Two years later, Ruth died.

By his side was a statue of Martin de Porres, the Peruvian-born saint who is patron to mixed-race people, lending an interesting coda to rumors that Ruth was part African-American, which prompted bullying from his peers at St. Mary’s.

On Aug. 19, 1948, New York Cardinal Francis Spellman celebrated Ruth’s funeral Mass at St. Patrick’s Cathedral. Reports from the time say about 6,000 people were allowed inside the cathedral, while 75,000 more waited outside in the rain for a glimpse of Ruth’s casket.

Ruth is buried at Gate of Heaven Cemetery about 30 miles from New York City.

On the giant headstone marking his grave is inscribed a quote from Spellman, “May the divine spirit that animated Babe Ruth to win the crucial game of life inspire the youth of America.”

So what is one to make of Ruth’s excessive lifestyle vis à vis his Catholic faith?
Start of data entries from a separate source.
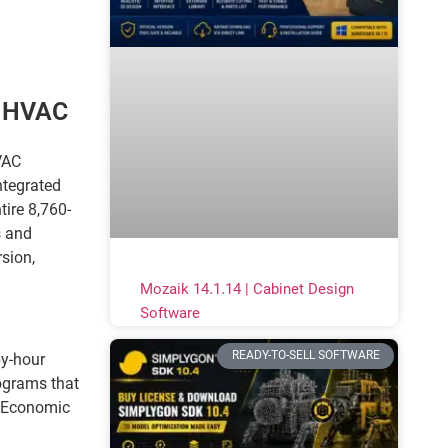
l HVAC
VAC
ntegrated
ire 8,760-
s and
sion,
Mozaik 14.1.14 | Cabinet Design
Software
READY-TO-SELL SOFTWARE
by-hour
ograms that
g Economic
“I think it would surprise people that he had any faith because he was such an outlandish guy in his public time,” he said. But, at the same time, he said, “He was a Catholic school Catholic to the n-th degree.”

He pointed back to Ruth’s wild nights and his apparent search for forgiveness come Sunday mornings.

“That’s a formula, I think, that’s been used in a lot of lives,” he said.